Pocas
veces se han analizado tanto los pormenores de la vida de una víctima de
homicidio y pocas veces un caso ha derivado en los hechos más disparatados,
insólitos y novelescos que puedan imaginarse. El crimen de la calle Suipacha
hizo correr ríos de tinta y despertar la viva imaginación a más de uno que aprovechó
el crimen para tener sus cinco minutos de fama.
A
Pastor Castillo lo encontraron muerto en el dormitorio de su casa de Suipacha
836 en mayo de 1901. Alguien (o quizás varios) lo había asesinado de una manera
brutal. Y ya desde el primer día empezaron las investigaciones…y las
conjeturas.
Castillo
de por sí había sido una persona singular. Hombre de excelente posición
económica, se vio atacado en los últimos años de su vida por una obsesión que
no le dejaba vivir: un irracional temor a ser envenenado. Este temor terminó
alterando su ritmo de vida y relaciones con terceras personas ya que todo el
mundo se convertía ante sus ojos en envenenadores potenciales. Dicha situación
provocó un desfile de personal doméstico en su casa que nada duraba,
desconfianza hacia los comercios donde adquiría alimentos y el fin de su
matrimonio con Fermina Reynoso.
Los
sospechosos del crimen no tardaron en aparecer y los hubo de todo tipo: un tal
Baldomero Llort, conocido de Castillo, que tenía antecedentes por estafa; individuos
que se autoinculparon y por lo menos otras siete personas acabaron en la
comisaría acusadas del crimen más famoso de la época. No faltaron detalles insólitos:
un caballero se presentó diciendo que había comprado en un remate una
biblioteca de Castillo y que dentro había una regla con sangre del muerto.

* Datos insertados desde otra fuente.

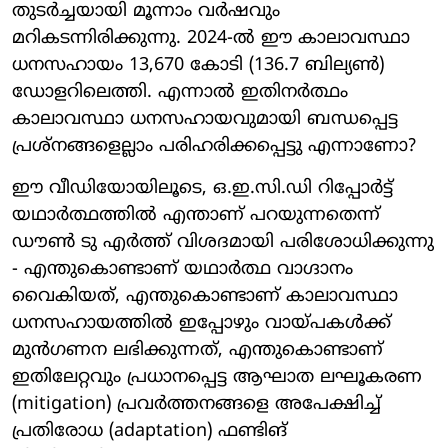
തുടർച്ചയായി മൂന്നാം വർഷവും
മറികടന്നിരിക്കുന്നു. 2024-ൽ ഈ കാലാവസ്ഥാ
ധനസഹായം 13,670 കോടി (136.7 ബില്യൺ)
ഡോളറിലെത്തി. എന്നാൽ ഇതിനർത്ഥം
കാലാവസ്ഥാ ധനസഹായവുമായി ബന്ധപ്പെട്ട
പ്രശ്നങ്ങളെല്ലാം പരിഹരിക്കപ്പെട്ടു എന്നാണോ?
ഈ വീഡിയോയിലൂടെ, ഒ.ഇ.സി.ഡി റിപ്പോർട്ട്
യഥാർത്ഥത്തിൽ എന്താണ് പറയുന്നതെന്ന്
ഡൗൺ ടു എർത്ത് വിശദമായി പരിശോധിക്കുന്നു
- എന്തുകൊണ്ടാണ് യഥാർത്ഥ വാഗ്ദാനം
വൈകിയത്, എന്തുകൊണ്ടാണ് കാലാവസ്ഥാ
ധനസഹായത്തിൽ ഇപ്പോഴും വായ്പകൾക്ക്
മുൻഗണന ലഭിക്കുന്നത്, എന്തുകൊണ്ടാണ്
ഇതിലേറ്റവും പ്രധാനപ്പെട്ട ആഘാത ലഘൂകരണ
(mitigation) പ്രവർത്തനങ്ങളെ അപേക്ഷിച്ച്
പ്രതിരോധ (adaptation) ഫണ്ടിങ്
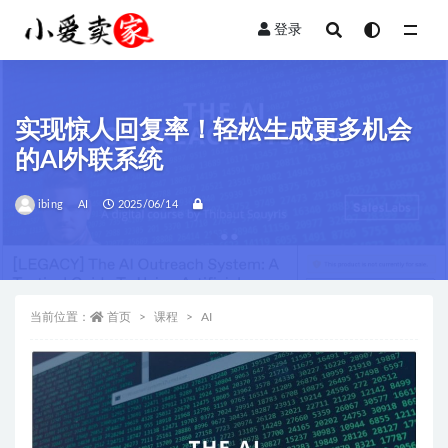
登录
全部
实现惊人回复率！轻松生成更多机会
的AI外联系统
ibing
AI
2025/06/14
当前位置：
首页
课程
AI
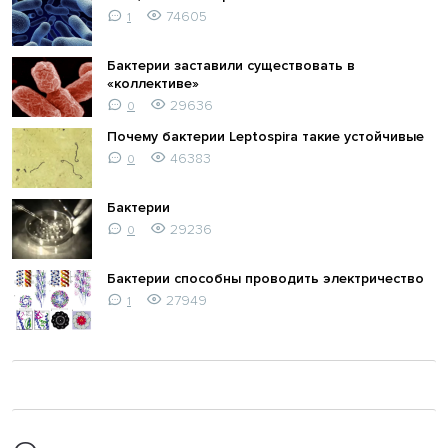
74605
1
Бактерии заставили существовать в
«коллективе»
29636
0
Почему бактерии Leptospira такие устойчивые
46383
0
Бактерии
29236
0
Бактерии способны проводить электричество
27949
1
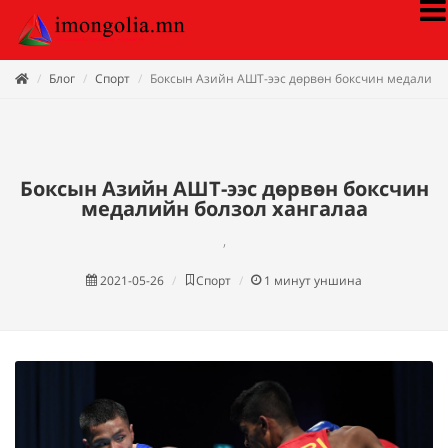
Блог
Спорт
Боксын Азийн АШТ-ээс дөрвөн боксчин медалийн
Боксын Азийн АШТ-ээс дөрвөн боксчин
медалийн болзол хангалаа
,
2021-05-26
Спорт
1
минут уншина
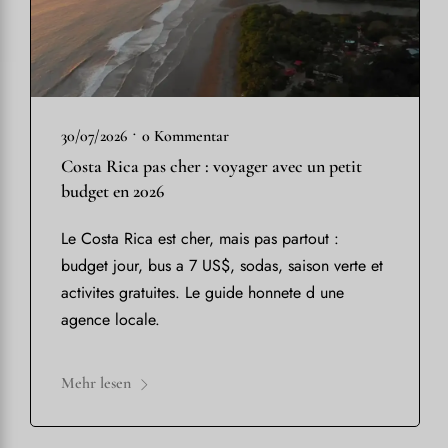
•
30/07/2026
0 Kommentar
Costa Rica pas cher : voyager avec un petit
budget en 2026
Le Costa Rica est cher, mais pas partout :
budget jour, bus a 7 US$, sodas, saison verte et
activites gratuites. Le guide honnete d une
agence locale.
Mehr lesen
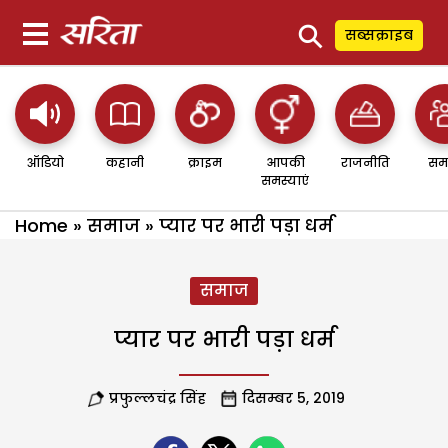
⚲
सब्सक्राइब
ऑडियो
कहानी
क्राइम
आपकी
राजनीति
सम
समस्याएं
Home
»
समाज
»
प्यार पर भारी पड़ा धर्म
समाज
प्यार पर भारी पड़ा धर्म
प्रफुल्लचंद्र सिंह
दिसम्बर 5, 2019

Hasta el Dr Vucetich intervino para hacer sus pruebas digitales.
Pero
quien se llevó todas las palmas de la inventiva fue un tal Burgos, un agente de
policía que llegó a fabular una trama (obviamente producto de principio a fin
de su calenturienta imaginación) que terminó con el inocente procurador Pesce detenido
acusado de asesinato e involucrado en imaginarias orgías donde corría el
champagne con una también inexistente amante francesa. Los inventos de Burgos
enredaron al Dr José León Suarez en el caso y también hubo que desmentir una
posible renuncia del jefe de policía Beazley a causa de todo ese desmadre que el
agente había generado.
Mientras
tanto pasaba el tiempo y el crimen de la calle Suipacha quedaba sin resolver.

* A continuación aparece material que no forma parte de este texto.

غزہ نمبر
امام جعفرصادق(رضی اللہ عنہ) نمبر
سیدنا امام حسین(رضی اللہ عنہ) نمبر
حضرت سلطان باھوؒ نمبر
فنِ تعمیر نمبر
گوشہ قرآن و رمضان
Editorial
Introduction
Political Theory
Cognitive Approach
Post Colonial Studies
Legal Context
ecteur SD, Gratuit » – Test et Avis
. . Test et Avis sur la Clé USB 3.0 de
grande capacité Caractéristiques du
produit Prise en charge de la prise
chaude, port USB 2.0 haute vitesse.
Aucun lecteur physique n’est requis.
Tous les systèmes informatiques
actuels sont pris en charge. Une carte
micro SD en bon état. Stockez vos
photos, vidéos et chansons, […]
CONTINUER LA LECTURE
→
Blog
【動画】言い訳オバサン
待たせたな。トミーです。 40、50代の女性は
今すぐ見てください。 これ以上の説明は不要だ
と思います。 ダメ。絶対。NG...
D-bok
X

Pastor Castillo descansaba en una bóveda de la Recoleta mientras en la
prensa gráfica se debatía hasta el más mínimo detalle de su vida. Convertidos
todos en pesquisantes, se barajaban mil y una hipótesis en torno a lo que
habría ocurrido.
Hoy
ya no tenemos a Castillo en Recoleta. Tras varias vicisitudes y traslados sus
restos terminaron en el cinerario general de Chacarita.